## The task
Retype nothing but the lines from the start of the material up to and including the line with "Probably the rulers". Pictures don't belong in the copy.

[Dataset extract — start]

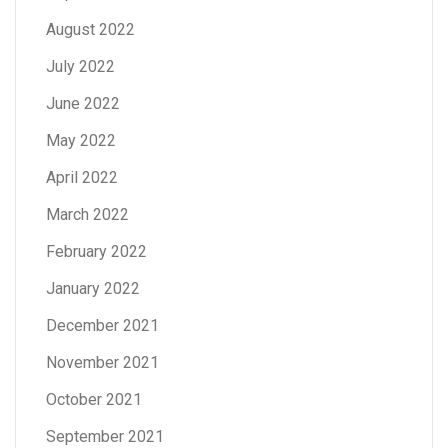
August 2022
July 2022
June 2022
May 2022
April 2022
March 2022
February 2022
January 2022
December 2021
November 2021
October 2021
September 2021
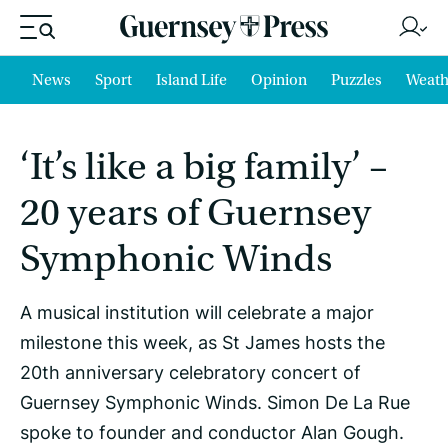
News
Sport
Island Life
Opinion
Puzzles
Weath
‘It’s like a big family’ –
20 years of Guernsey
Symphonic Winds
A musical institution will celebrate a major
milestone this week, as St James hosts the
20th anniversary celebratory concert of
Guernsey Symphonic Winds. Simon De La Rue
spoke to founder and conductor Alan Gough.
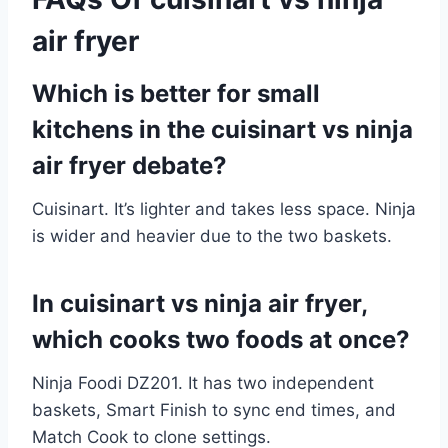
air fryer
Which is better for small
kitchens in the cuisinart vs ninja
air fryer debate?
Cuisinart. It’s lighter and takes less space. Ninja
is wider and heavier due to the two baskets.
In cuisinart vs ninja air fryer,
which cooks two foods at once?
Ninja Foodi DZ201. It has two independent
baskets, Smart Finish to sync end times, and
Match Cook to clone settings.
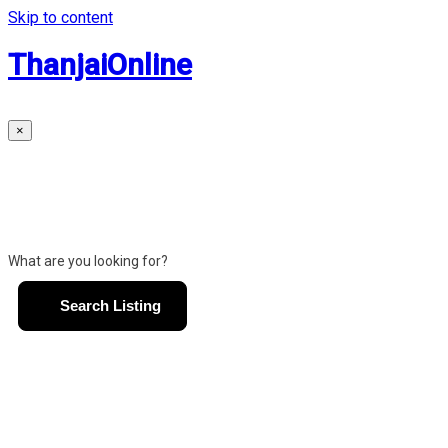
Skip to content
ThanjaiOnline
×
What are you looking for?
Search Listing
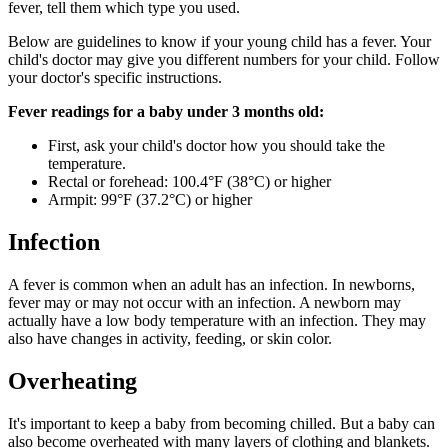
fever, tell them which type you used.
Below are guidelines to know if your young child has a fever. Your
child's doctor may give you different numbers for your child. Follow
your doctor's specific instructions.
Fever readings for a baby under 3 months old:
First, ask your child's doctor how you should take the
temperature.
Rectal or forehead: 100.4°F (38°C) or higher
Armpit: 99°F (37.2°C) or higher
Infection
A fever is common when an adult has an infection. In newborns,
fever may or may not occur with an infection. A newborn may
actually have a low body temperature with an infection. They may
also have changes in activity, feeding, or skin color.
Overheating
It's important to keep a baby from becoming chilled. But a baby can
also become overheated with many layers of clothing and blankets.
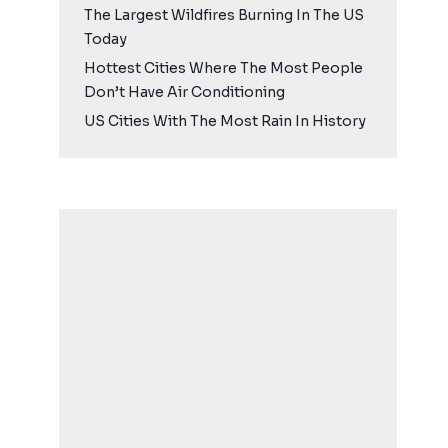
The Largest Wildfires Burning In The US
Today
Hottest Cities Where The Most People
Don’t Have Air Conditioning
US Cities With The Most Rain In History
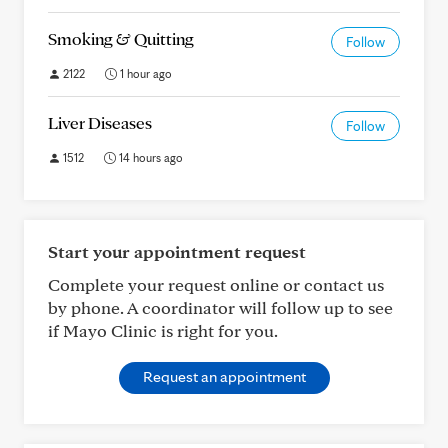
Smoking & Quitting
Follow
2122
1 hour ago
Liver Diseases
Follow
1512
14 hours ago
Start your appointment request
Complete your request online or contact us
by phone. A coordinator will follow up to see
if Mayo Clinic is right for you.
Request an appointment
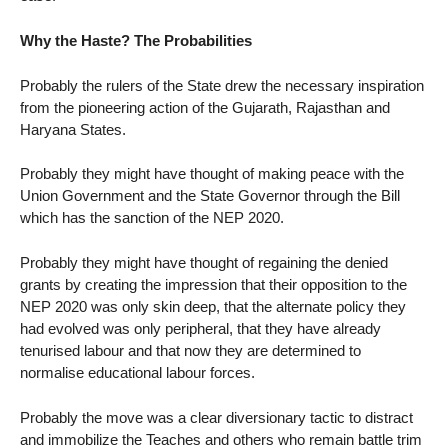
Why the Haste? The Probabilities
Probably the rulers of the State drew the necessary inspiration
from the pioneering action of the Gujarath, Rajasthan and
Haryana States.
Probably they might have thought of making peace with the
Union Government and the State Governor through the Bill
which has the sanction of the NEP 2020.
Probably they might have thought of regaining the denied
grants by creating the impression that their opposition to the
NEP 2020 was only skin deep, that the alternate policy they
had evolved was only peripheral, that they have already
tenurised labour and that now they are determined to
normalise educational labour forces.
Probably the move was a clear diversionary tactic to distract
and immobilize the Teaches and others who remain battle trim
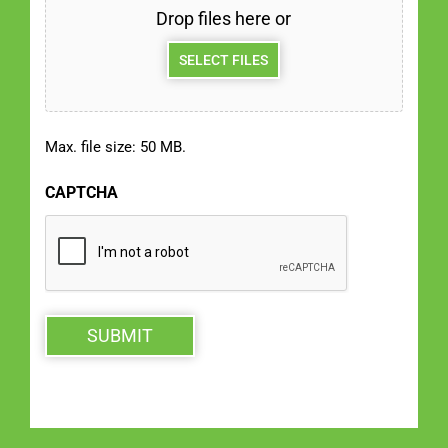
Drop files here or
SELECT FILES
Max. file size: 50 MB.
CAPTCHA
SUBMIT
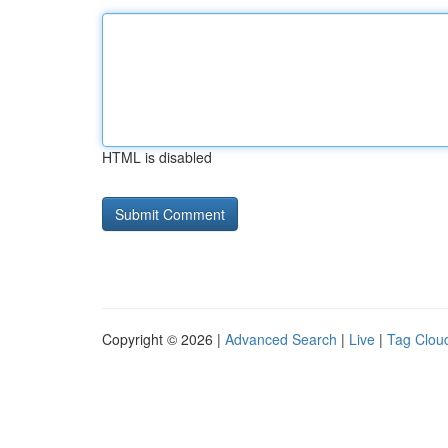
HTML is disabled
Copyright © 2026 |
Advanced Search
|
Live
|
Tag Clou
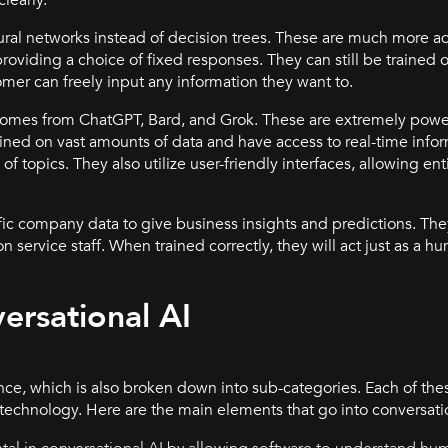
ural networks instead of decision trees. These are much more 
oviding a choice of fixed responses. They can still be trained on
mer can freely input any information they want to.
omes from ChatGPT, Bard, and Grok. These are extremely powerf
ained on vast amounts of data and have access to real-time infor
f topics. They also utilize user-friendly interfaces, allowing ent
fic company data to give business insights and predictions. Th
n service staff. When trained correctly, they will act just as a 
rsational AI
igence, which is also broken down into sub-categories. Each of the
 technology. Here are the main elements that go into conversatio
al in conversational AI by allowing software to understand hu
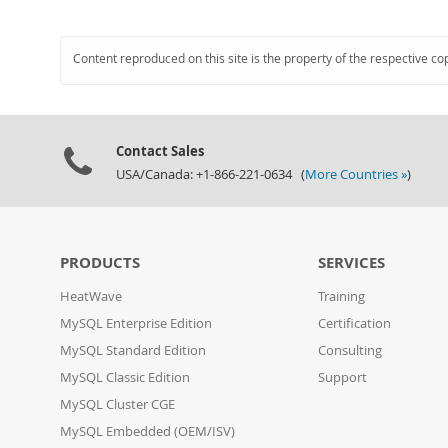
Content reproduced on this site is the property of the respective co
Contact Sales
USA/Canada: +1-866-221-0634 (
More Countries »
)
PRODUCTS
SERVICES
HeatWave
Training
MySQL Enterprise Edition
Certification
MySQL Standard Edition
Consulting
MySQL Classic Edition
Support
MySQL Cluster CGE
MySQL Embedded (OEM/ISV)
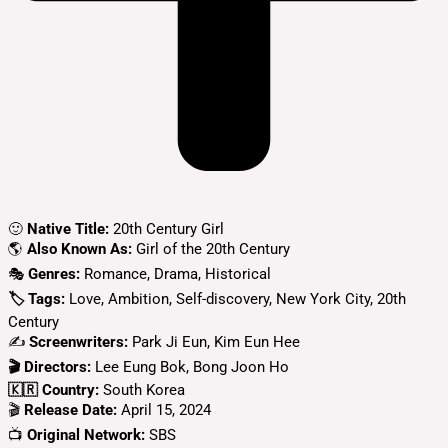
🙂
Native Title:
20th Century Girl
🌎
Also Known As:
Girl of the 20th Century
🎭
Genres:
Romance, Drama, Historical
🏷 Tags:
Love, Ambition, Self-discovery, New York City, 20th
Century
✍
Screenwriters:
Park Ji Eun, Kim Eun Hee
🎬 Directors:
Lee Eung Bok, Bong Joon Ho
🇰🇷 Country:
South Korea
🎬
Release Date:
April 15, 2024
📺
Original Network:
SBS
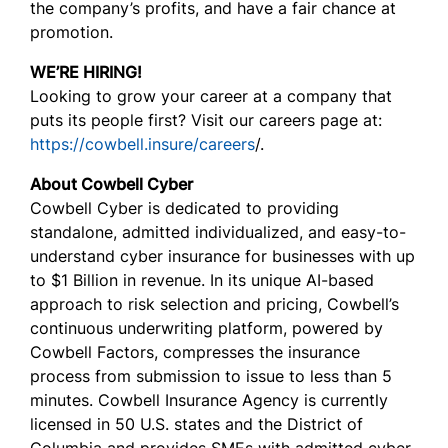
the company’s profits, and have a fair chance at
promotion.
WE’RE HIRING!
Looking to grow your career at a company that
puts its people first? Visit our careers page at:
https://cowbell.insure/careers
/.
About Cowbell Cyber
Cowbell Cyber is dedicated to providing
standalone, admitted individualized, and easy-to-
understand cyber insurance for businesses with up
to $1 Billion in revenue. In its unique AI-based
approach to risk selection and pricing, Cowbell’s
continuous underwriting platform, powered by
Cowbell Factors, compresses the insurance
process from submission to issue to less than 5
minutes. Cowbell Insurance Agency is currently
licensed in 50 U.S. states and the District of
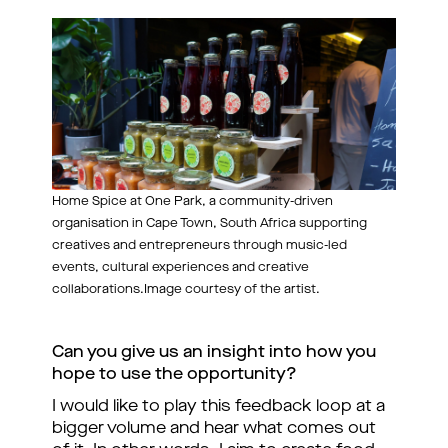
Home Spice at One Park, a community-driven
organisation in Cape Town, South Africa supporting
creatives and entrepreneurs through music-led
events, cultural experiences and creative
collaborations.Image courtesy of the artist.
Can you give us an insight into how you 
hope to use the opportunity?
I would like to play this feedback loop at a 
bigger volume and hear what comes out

[Dataset extract — finish]

## Response to the task
August 2022
July 2022
June 2022
May 2022
April 2022
March 2022
February 2022
January 2022
December 2021
November 2021
October 2021
September 2021
News
Sport
Island Life
Opinion
Puzzles
Weath
‘It’s like a big family’ –
20 years of Guernsey
Symphonic Winds
A musical institution will celebrate a major
milestone this week, as St James hosts the
20th anniversary celebratory concert of
Guernsey Symphonic Winds. Simon De La Rue
spoke to founder and conductor Alan Gough.
air fryer
Which is better for small
kitchens in the cuisinart vs ninja
air fryer debate?
Cuisinart. It’s lighter and takes less space. Ninja
is wider and heavier due to the two baskets.
In cuisinart vs ninja air fryer,
which cooks two foods at once?
Ninja Foodi DZ201. It has two independent
baskets, Smart Finish to sync end times, and
Match Cook to clone settings.
Skip to content
ThanjaiOnline
×
What are you looking for?
Search Listing
fever, tell them which type you used.
Below are guidelines to know if your young child has a fever. Your
child's doctor may give you different numbers for your child. Follow
your doctor's specific instructions.
Fever readings for a baby under 3 months old:
First, ask your child's doctor how you should take the
temperature.
Rectal or forehead: 100.4°F (38°C) or higher
Armpit: 99°F (37.2°C) or higher
Infection
A fever is common when an adult has an infection. In newborns,
fever may or may not occur with an infection. A newborn may
actually have a low body temperature with an infection. They may
also have changes in activity, feeding, or skin color.
Overheating
It's important to keep a baby from becoming chilled. But a baby can
also become overheated with many layers of clothing and blankets.
The Largest Wildfires Burning In The US
Today
Hottest Cities Where The Most People
Don’t Have Air Conditioning
US Cities With The Most Rain In History
Smoking & Quitting
Follow
2122
1 hour ago
Liver Diseases
Follow
1512
14 hours ago
Start your appointment request
Complete your request online or contact us
by phone. A coordinator will follow up to see
if Mayo Clinic is right for you.
Request an appointment
Why the Haste? The Probabilities
Probably the rulers of the State drew the necessary inspiration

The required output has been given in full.